Keine Problemlösung für ländliche Räume zu erwarten

Vielmehr bestehe die Gefahr, dass die längst öffentlichen Forderungen anderer ärztlicher Interessensvertretungen zur Abschaffung von Budgets auch anderer Facharztgruppen führen könne. „Dies würde Mehrkosten verursachende Fehlanreize ohne wirkliche Positivwirkungen für die Versorgung zur Folge haben, die die Versicherten langfristig nicht mehr finanzieren können“.

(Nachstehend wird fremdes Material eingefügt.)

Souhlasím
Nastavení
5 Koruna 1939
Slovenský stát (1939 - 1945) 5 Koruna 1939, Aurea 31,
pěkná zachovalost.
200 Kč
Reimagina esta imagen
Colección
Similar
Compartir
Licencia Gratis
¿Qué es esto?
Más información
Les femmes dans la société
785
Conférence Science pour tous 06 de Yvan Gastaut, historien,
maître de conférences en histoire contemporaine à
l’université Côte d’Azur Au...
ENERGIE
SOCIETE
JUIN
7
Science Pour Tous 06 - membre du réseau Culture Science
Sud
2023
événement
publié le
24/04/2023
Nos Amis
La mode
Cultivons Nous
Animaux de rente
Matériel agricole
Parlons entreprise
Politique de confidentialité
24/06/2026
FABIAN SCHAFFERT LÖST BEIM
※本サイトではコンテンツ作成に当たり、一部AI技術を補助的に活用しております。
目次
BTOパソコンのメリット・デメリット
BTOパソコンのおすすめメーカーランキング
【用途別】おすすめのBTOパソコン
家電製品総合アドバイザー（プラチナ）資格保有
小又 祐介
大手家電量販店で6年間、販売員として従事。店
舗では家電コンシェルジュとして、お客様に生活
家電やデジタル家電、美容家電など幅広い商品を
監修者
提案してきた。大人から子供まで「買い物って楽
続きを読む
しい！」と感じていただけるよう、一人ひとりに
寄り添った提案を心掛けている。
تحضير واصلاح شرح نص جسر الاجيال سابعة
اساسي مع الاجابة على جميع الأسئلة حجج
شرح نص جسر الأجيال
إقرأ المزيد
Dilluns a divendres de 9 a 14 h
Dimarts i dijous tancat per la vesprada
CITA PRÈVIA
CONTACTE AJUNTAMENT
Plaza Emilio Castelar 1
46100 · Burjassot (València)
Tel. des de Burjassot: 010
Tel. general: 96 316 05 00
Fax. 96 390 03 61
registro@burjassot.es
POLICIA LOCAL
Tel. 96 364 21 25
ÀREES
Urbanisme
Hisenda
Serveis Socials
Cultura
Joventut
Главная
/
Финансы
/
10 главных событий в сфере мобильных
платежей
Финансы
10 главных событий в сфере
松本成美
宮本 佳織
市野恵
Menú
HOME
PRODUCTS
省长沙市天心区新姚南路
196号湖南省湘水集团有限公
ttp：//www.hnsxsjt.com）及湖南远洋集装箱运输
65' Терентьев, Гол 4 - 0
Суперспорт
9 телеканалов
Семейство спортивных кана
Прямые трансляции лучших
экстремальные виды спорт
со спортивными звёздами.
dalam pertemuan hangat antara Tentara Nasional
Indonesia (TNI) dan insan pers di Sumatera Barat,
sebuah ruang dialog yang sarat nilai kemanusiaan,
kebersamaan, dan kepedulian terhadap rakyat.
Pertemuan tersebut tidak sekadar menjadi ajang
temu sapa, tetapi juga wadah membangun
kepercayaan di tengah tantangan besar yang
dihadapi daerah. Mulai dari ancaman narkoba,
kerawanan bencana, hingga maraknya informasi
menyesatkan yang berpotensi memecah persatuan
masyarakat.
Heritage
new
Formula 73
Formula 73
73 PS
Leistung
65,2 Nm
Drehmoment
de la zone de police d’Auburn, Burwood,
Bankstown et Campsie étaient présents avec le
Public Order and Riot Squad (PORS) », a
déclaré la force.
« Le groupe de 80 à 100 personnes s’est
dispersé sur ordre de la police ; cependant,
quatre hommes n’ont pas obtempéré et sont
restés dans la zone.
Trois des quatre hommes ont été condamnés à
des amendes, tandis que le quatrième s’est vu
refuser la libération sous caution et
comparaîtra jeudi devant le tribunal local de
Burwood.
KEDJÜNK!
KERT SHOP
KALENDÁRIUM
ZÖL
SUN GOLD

Es ist nicht auszuschließen, dass der Schritt der Entbudgetierung letztlich sogar das Gegenteil des Gewollten bewirkt, da er die Attraktivität einer ärztlichen Betätigung dort, wo viele Menschen auf engerem Raum leben, zusätzlich erhöht. Ländliche Regionen hingegen werden eher weniger stark profitieren, obwohl gerade in diesen Bereichen aktuell der größere Handlungsbedarf besteht. Die von Patientinnen und Patienten wie auch den aktiven Medizinerinnen und Medizinern zu Recht immer wieder angesprochenen Probleme in speziell ländlichen Bereichen von Mecklenburg-Vorpommern dürfte ein solcher Schritt somit kaum lösen.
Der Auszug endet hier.